De A comme amnésie à Z pour Zouave, Pierre Bénard nous présente son ami le professeur Tournesol, cette « crème d’homme », dixit le capitaine Haddock. Un tendre et savoureux tryphonnaire pour grands enfants.
Assurément, non seulement Pierre Bénard aime Tintin d’une passion dévorante, mais il s’est aussi attaché à chacun de ses compagnons. Or, Les Aventures de Tintin et de Milou se sont enrichies avec le temps. La série fonctionne par accrétion : au duo initial viendront s’ajouter le capitaine Haddock, puis le professeur Tournesol. L’intempérance et le courage du premier, la surdité et la distraction du second, apporteront l’humour et les surprises qui manquaient à un héros conçu trop parfait.
Tryphon Tournesol, qui n’est pas encore professeur, surgit le cinq mars 1943, en pleine occupation allemande, dans le journal belge Le Soir. L’inconnu propose son aide au capitaine Haddock, qui le renvoie sans ménagement. Hergé est un merveilleux créateur. Le personnage est réussi : en seulement quelques cases, il l’impose définitivement à ses lecteurs.

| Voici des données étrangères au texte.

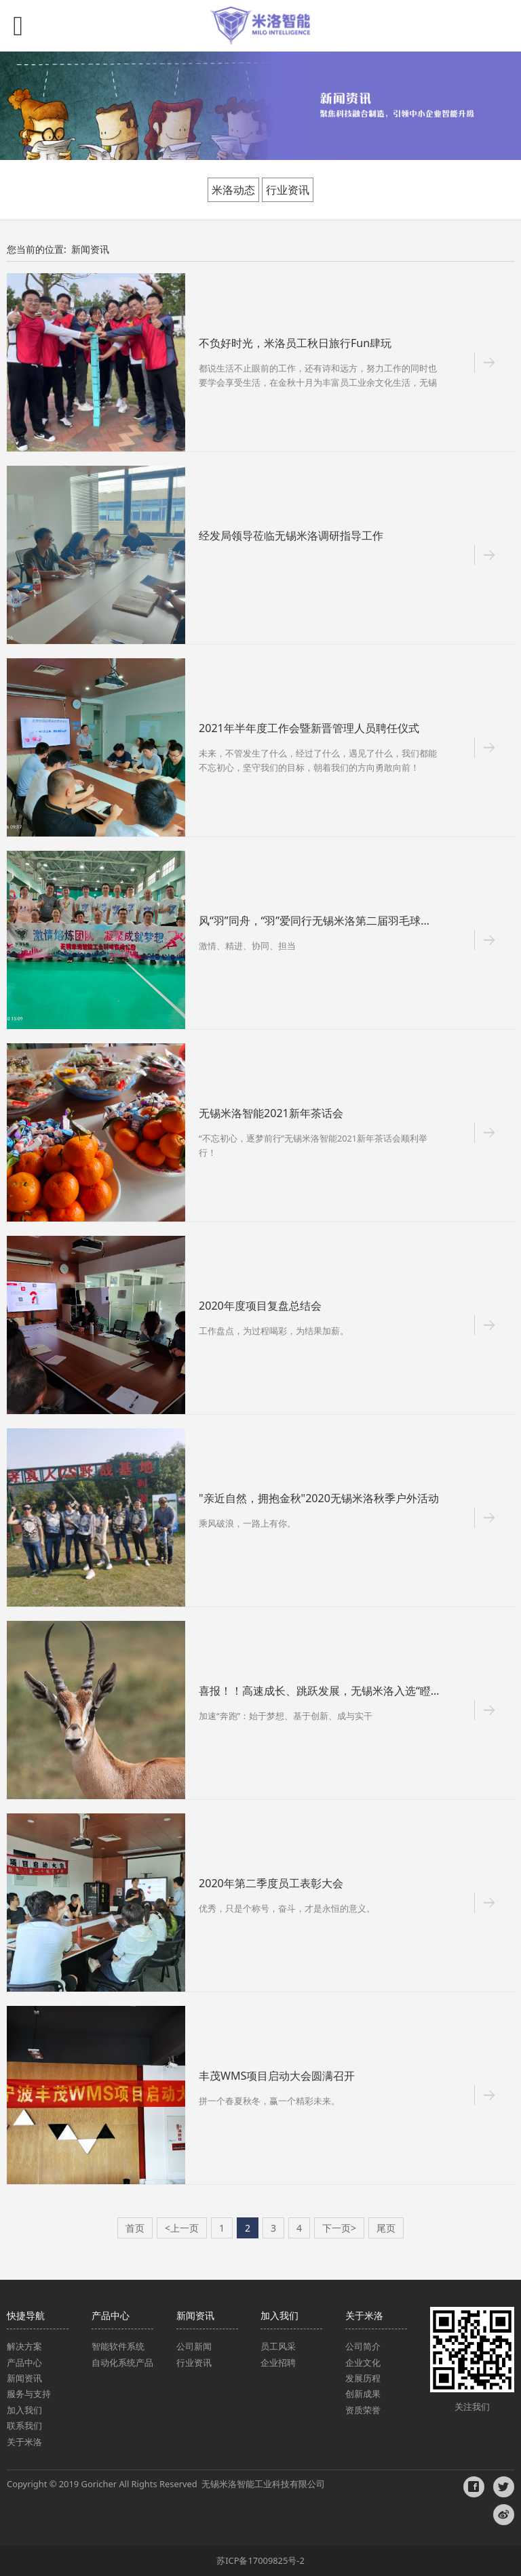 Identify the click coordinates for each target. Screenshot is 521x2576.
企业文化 (363, 2362)
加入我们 (24, 2410)
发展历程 (363, 2378)
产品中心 (24, 2362)
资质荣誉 (363, 2410)
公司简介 (363, 2346)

La plume de Pierre Bénard est belle, le vocabulaire est riche et les longues phrases nous transportent agréablement au gré de sa propre fantaisie : « Il porte sur son visage une expression gentille, obtuse, absente, paumée. Il a courtoisement soulevé soin petit chapeau sur une calvitie lisse et très horizontale. Son nez est une cheville supportant ses bésicles rondes, le bitoniau nasal de Tintin en plus fort, et d’où pendent moustaches et barbe à l’impérial. Son pardessus l’enveloppe comme un cocon trop large. »
Il ne sera fait état du titre universitaire de Monsieur Tournesol qu’à la page 7 d’Objectif Lune. L’inventeur lunatique rivé à son pendule – toujours plus à l’ouest – s’y révèle, à notre grande surprise, un savant atomiste, un concepteur de fusée et un chef d’expédition solide et volontaire. Nous ne sommes pas au bout de nos surprises.
Au fil des pages de ce dictionnaire amoureux, Pierre Bénard traque la moindre expression de notre ami. Il met l’accent sur sa profonde gentillesse, ses écarts d’humeur, sa surdité sélective, mais aussi quelques détails surprenants qui nous avaient échappé. Ainsi, Tournesol embarque son parapluie, que l’on est enclin à imaginer porte-bonheur, sur la fusée lunaire. Il conçoit des fusées et des armes, mais cultive les roses et se révèle galant homme. Ce livre de passionné est une nouvelle invitation à lire, relire et aimer les œuvres d’Hergé.